Относиться к чему-то "ревностно" - значит относиться с большим вниманием и заботой. Смысл явно в том, что Гагарин очень любил песни о летчиках, уделял им большое внимание. 
Надеюсь, теперь смысл всего предложения понятнее.


----------



## Maroseika

Etcetera said:


> Привет.
> Относиться к чему-то "ревностно" - значит относиться с большим вниманием и заботой. Смысл явно в том, что Гагарин очень любил песни о летчиках, уделял им большое внимание.
> Надеюсь, теперь смысл всего предложения понятнее.


 
Добрый день.
Не могу согласиться: такое значение слова "ревностно" возможно только в очень узком контексте.
Наречие "ревностно" означает "усердно, старательно, рьяно, ретиво и т.п." (Ожегов, Кузнецов). Это - характеристики действия, которое может иметь разную интенсивность. Поэтому при сочетании с глаголом "относиться" (который таковым не является) требуется дополнение, вводящее такое действие, например:
- ревностно относиться к своим обязанностям = усердно выполнять свои обязанности

"Усердно относиться к песням" невозможно, поскольку слово "песни" не вводит в контекст какого-либо действия, имеющего разную интенсивность. 
Такое действие могло бы ввести отглагольное существительное, напр. "пение" или "распространение": можно усердно или ревностно относиться к распространению или к пению песен.
В отличие от носителя РЯ иностранец не всегда может схватить суть предложения, отбросив мусор, ему приходится понять его буквально, слово за словом. 
Буквальный же смысл процитированного предложения некорректен, потому что слово "ревностно" употреблено неверно.


----------



## Maroseika

Crescent said:


> Maroseika said:
> 
> 
> 
> Спасибо за Ваш ответ!  Извините за излишнее беспокойство, но вы не могли бы ещё раз это по-русский мне объяснить? Если честно, я все никак не могу уловить смысл фразы.. Что хотел сказать автор? Что Гагарину не нравились песни про летчиков? Что он не любил их популяризацию? Тогда почему он считал, что их дожны все знать?
> Извините, что-то я сегодня вечером плохо соображаю..
> 
> И кстати - добро пожаловать на форумы!
> 
> 
> 
> Спасибо!
> Как я уже объяснил, я думаю, автор хотел сказать, что Гагарин ревностно относился к популяризации песен о лётчиках.
> Но сделал это автор весьма небрежно, вызвав справедливое недоумение у вдумчивого читателя.
Click to expand...


----------



## Etcetera

Mea culpa.
Я пыталась объяснить значение слова "ревностно" именно в контексте этого предложения. Большое спасибо за дополнение!
Кстати, поиск Яндекса дает много интересных примеров того, как к чему-то можно _ревностно относиться._


----------



## Maroseika

Да, к сожалению неправильное использование этого слова распространяется всё больше. Возможно, со временем его постигнет судьба таких слов, как "довлеть", "кущи", "эпицентр", "пользовать" и проч.


----------



## Crescent

Спасибо огромное Вам обоем - Maroseika и Etecetera за Ваши попытки мне объяснить знаечение этой фразы. Я говорю "попытки" так как если четсно, то до сих пор не совсем поняла, все таки что же хотел сказать автор этой фразой...  Простите за мою тупату. 

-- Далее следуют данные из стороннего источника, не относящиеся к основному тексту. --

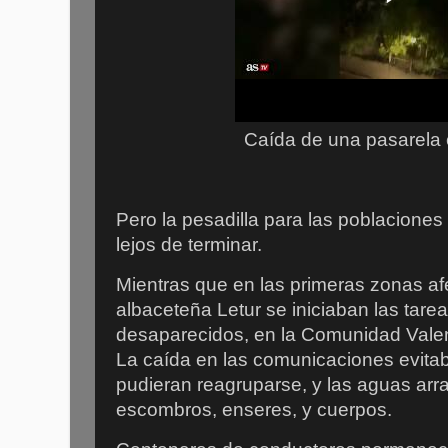
Caída de una pasarela 
Pero la pesadilla para las poblacione
lejos de terminar.
Mientras que en las primeras zonas a
albaceteña Letur se iniciaban las tar
desaparecidos, en la Comunidad Valenc
La caída en las comunicaciones evitab
pudieran reagruparse, y las aguas arr
escombros, enseres, y cuerpos.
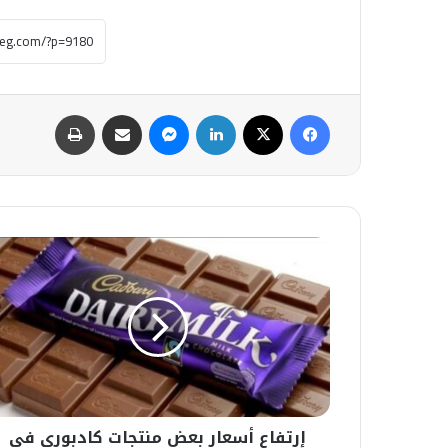
فيسبوك
‫X
لينكدإن
ماسنجر
مشاركة عبر البريد
طباعة
إرتفاع
أسعار
بعض
منتجات
كادبوري
في
الأسواق
بنحو
5
إرتفاع أسعار بعض منتجات كادبوري في
جنيهات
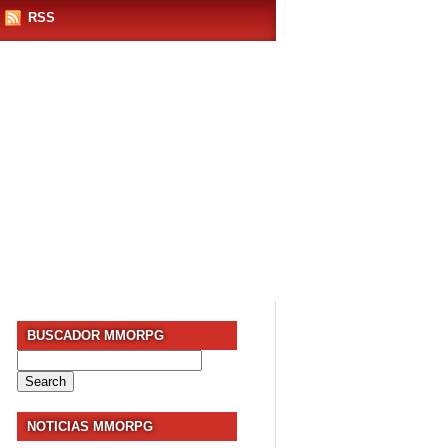
RSS
BUSCADOR MMORPG
Search
for:
NOTICIAS MMORPG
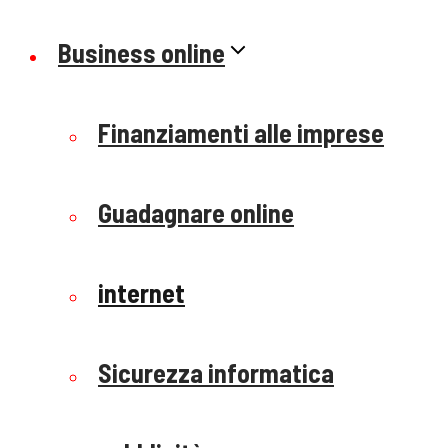
Business online
Finanziamenti alle imprese
Guadagnare online
internet
Sicurezza informatica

Maroseika - Вы говорите, что автор неверно восопльзовался этим словом в данном контексте, и я, кажется, поняла почему: потому, что "усердно относиться к чему-либо" не совсем возможно, и даже (я заявляю с гордостью) для моих не тренерованых ушек звучит немножечко... "коряво". 

Скажите пожалуйста, как вы думайте, какое бы слово лучше подошло к этому контексту, вместо "ревностно"? Чем бы вы его заменили? 
И ещё, Вы говорите, что иностранцу будет сложно понять эту фразу.

 Вся проблема в том, что я именно это и пыталась сделать: меня спросил друг (который замечательно говорит по-англиский, и не плохо знает русский - но не на столько, что бы уловить смысл этой фразы) как перевести её на язык или объяснить ему, и вот я зашла в тупик со своими знаниями..
Не могли бы Вы мне пожалуйста помочь? (снова? )


----------



## Etcetera

Гагарин, по признанию Пахмутовой, очень любил песни о летчиках и считал, что их должны знать все sounds a bit better to me.


----------



## Maroseika

Crescent said:


> Спасибо огромное Вам обоим - Maroseika и Etecetera за ваши попытки мне объяснить значение этой фразы. Я говорю "попытки", так как, если четсно, то до сих пор не совсем поняла все-таки, что же хотел сказать автор этой фразой...  Простите за мою тупоту (пусть это Ваш неологизм, но там должна быть "о").
> 
> Maroseika - Вы говорите, что автор неверно восопльзовался этим словом в данном контексте, и я, кажется, поняла почему: потому, что "усердно относиться к чему-либо" не совсем возможно, и даже (я заявляю с гордостью) для моих не тренированных ушек звучит немножечко... "коряво".
> 
> Скажите пожалуйста, как вы думаете, какое бы слово лучше подошло к этому контексту, вместо "ревностно"? Чем бы вы его заменили?
> И ещё, Вы говорите, что иностранцу будет сложно понять эту фразу.
> 
> Вся проблема в том, что я именно это и пыталась сделать: меня спросил друг (который замечательно говорит по-английски  й, и неплохо знает русский - но не настолько, что бы уловить смысл этой фразы), как перевести её на язык или объяснить ему, и вот я зашла в тупик со своими знаниями..
> Не могли бы Вы мне пожалуйста (англицизм, к тому же просьба и так уже выражена вежливо) помочь? (снова? )


 
Дело в том, что "ревностно", как и любое наречие, должно определять признак действия (мы говорим тут только о сочетаниях с глаголом).
Действие тут только одно: "относиться".
Относиться = иметь касательство к кому-чему-н. Но разве можно "усердно иметь касательство к чему-либо?
"Ревностно" или "усердно" можно совершать какое-то активное действие, но "относиться" - не такое действие. Таким действием может быть пение песен, распространение песен.
Поэтому нельзя:
ревностно (усердно) относиться к песням
Но можно:
ревностно (усердно) популяризировать, распространять песни
ревностно (усердно) относиться к популяризации или распространению песен
Если слова "ревностно" и "усердно" кажутся слишком непривычными, попробуйте оценить такие фразы (эквиваленты исходной фразы):
Гагарин старательно относился к песням.
Гагарин старательно имел касательство к песням.


----------



## papillon

Maroseika said:


> Дело в том, что "ревностно", как и любое наречие, должно определять признак действия (мы говорим тут только о сочетаниях с глаголом).
> Действие тут только одно: "относиться".
> Относиться = иметь касательство к кому-чему-н. Но разве можно "усердно иметь касательство к чему-либо?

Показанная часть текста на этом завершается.